Connecticut’s cities, once the economic and cultural engines of the state, are increasingly home to some of our toughest public policy problems. Poverty, crime, and disinvestment have plagued Connecicut’s urban centers for decades and though there is no single, clear-cut solution, a new strategy is emerging for revitalizing city neighborhoods.
That’s the topic of a policy forum happening at the Lyceum in Hartford tomorrow. Community and non-profit leaders will gather to talk about so-called “place-based” strategies for development. It’s a new buzz word, favored by federal housing authorities---but what does it mean? Coming up, Where We Live, we’ll ask how this new approach might increase affordable housing, promote economic development, and provide new revenues for a broken state budget.
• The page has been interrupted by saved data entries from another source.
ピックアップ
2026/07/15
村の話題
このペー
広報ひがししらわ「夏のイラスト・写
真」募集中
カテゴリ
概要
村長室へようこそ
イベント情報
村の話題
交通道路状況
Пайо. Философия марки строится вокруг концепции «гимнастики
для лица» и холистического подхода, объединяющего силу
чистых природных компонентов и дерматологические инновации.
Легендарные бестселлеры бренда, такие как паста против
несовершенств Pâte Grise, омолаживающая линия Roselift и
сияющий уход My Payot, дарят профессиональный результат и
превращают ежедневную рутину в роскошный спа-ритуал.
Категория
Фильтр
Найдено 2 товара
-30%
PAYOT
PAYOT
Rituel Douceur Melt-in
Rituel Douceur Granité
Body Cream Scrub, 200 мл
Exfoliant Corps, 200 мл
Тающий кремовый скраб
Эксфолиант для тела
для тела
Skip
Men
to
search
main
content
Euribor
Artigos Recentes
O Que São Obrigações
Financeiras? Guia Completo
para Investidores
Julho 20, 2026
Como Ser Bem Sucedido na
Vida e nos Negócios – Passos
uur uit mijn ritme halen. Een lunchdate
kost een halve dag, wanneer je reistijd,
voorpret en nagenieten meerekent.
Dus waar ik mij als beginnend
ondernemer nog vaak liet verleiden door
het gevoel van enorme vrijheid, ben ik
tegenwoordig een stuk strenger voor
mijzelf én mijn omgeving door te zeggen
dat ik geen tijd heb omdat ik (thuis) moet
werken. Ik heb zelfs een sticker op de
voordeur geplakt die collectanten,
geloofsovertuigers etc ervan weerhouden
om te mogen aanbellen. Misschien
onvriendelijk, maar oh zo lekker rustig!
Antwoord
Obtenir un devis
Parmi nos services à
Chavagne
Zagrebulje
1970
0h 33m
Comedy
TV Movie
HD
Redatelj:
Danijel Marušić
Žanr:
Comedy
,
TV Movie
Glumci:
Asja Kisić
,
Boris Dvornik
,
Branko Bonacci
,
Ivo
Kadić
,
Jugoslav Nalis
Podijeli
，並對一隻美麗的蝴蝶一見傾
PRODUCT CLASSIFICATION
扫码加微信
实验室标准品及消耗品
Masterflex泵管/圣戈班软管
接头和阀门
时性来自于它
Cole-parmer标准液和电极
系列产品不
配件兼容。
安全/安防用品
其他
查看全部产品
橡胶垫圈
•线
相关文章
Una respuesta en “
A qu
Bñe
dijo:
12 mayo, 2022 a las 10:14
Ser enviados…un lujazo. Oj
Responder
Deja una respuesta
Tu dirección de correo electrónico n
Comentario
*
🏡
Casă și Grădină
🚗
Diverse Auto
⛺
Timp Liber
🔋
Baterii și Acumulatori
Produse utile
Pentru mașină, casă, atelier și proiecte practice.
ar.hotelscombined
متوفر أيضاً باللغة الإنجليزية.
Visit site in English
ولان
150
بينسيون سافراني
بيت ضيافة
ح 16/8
We've been looking at cities for the past sixty years as places people leave. For 5,000 years before that, cities were centers of economic activity, cultural activity. The opportunity is there.



Comments
Listener email from Jim
I used to work in a north end of Hartford school and drove through the area daily. Generally, I found it to be a calm and “neighborhoodish” place. Yes there was trash on the streets but a neighborhood just the same.
Similarly there are empty buildings and one or two burned out. There is a huge and old cemetery next to a big multi-block area. I suggest that a refurbishment of a few buildings and help the families relocate. Then we can knock down several in a large common area to build a community center. It should have ball courts, a health facility, food market, educational centers and the like. Then design a shuttle around the city to help get local people there so that a parking facility is not really needed. What we need is to give people something to do and feel good about. It will create local jobs,
We can pay for this through donations and grants as an experimental project
Listener email from Ed
What are places like Middletown (and Willimantic) to do in the short run about the strain on neighborhoods with large concentrations of subsidized housing?
Legislation "encouraging" smaller and suburban towns to develop affordable housing sounds weak-kneed. Why not put moritoriums on towns which are over-burdened, and require smaller towns and suburban towns to share the burden.
There's a house on my street that was blighted. It was snatched up by a social services agency who bought it at a very high price and then spent more thatn $700,000 to create two living units. Unfortunately they don't have the money to manage the tenants, and there have been big problems with drug dealing, violence and noise. How does that help?